Jason Kingdon


Jason Kingdon is a mathematician, computer scientist and entrepreneur. He is currently CEO and Executive Chairman of Blue Prism and co-founder of several AI companies.

Education

Kingdon did his undergraduate degree in pure mathematics at Queen Mary University of London, masters in Mathematical Logic and Theory Computation at the University of Bristol and his PhD in Computer Science at University College London. His PhD thesis was on feed-forward Neural Networks and genetic algorithms for automated financial time series modelling.

Career

Kingdon was one of the earliest pioneers in applying AI for enterprise-scale problems starting in the mid-nineties.

1995

While being a PhD student at UCL, Kingdon co-founded Searchspace and also co-founded the Intelligent Systems Lab.
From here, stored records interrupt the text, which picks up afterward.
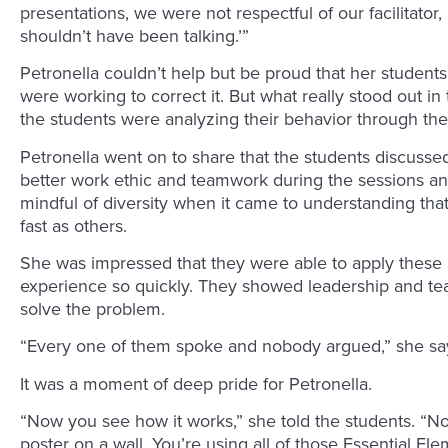
presentations, we were not respectful of our facilitato
shouldn’t have been talking.’”
Petronella couldn’t help but be proud that her student
were working to correct it. But what really stood out i
the students were analyzing their behavior through th
Petronella went on to share that the students discuss
better work ethic and teamwork during the sessions a
mindful of diversity when it came to understanding tha
fast as others.
She was impressed that they were able to apply these p
experience so quickly. They showed leadership and te
solve the problem.
“Every one of them spoke and nobody argued,” she sa
It was a moment of deep pride for Petronella.
“Now you see how it works,” she told the students. “Now
poster on a wall. You’re using all of those Essential E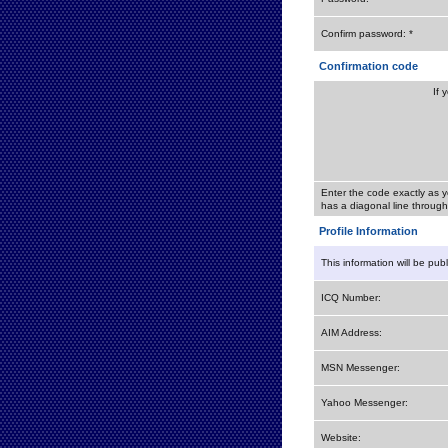
Confirm password: *
Confirmation code
If 
Enter the code exactly as y
has a diagonal line through 
Profile Information
This information will be pub
ICQ Number:
AIM Address:
MSN Messenger:
Yahoo Messenger:
Website: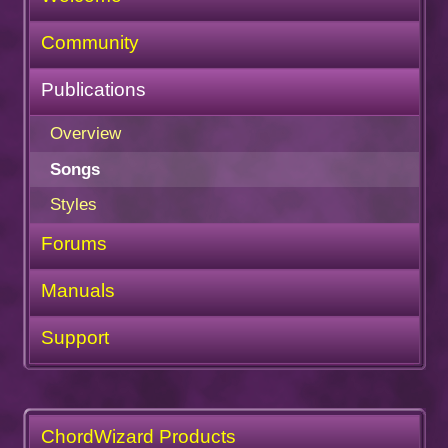
Community
Publications
Overview
Songs
Styles
Forums
Manuals
Support
ChordWizard Products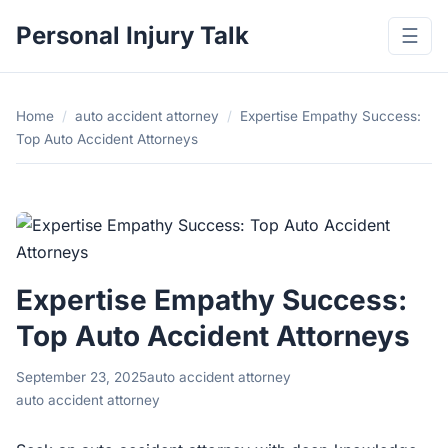
Personal Injury Talk
☰
Home
/
auto accident attorney
/
Expertise Empathy Success:
Top Auto Accident Attorneys
Expertise Empathy Success:
Top Auto Accident Attorneys
September 23, 2025
auto accident attorney
auto accident attorney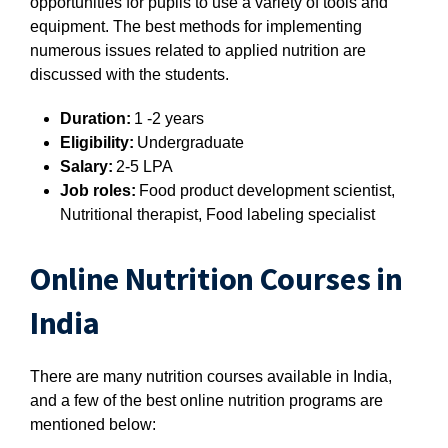
opportunities for pupils to use a variety of tools and
equipment. The best methods for implementing
numerous issues related to applied nutrition are
discussed with the students.
Duration:
1 -2 years
Eligibility:
Undergraduate
Salary:
2-5 LPA
Job roles:
Food product development scientist,
Nutritional therapist, Food labeling specialist
Online Nutrition Courses in
India
There are many nutrition courses available in India,
and a few of the best online nutrition programs are
mentioned below:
Searchspace pioneered the application of AI to detect money laundering, detect insider dealing detection at banks including RBS, Barclays, Wells Fargo, and stock exchanges including the London Stock Exchange and New York Stock Exchange. In 2005, Kingdon sold Searchspace to Warburg Pincus for $140 million.

2008-Present

Kingdon became an early investor in Blue Prism, a Robotic Process Automation company, a category of enterprise software that it helped define. He led business strategy and successful IPO in 2016. As of 2020, Kingdon is the CEO and Executive Chairman of Blue Prism. Blue Prism software provides a ‘digital workforce’ to organisations that carry out tasks in the same way that existing users currently do. Blue Prism has more than 1,677 global customers across 70 commercial sectors, and with users in more than 170 countries, including names like Siemens, Walgreens and eBay.

Awards

Kingdon received the 2003 Ernst & Young Entrepreneur of the Year, and on behalf of Searchspace received Deloitte Fast 50 list of fastest growing technology companies in 2002 and 2005, and the Sunday TimesTech Track 100 in 2002 and 2005.

Publications

Several books, patents and papers have been authored by Kingdon in the fields of neural networks, genetic algorithms, fraud detection, robotic process automation and the future of enterprise computing.
His patents include: Method and system for combating robots and rogues and System and supervision procedure.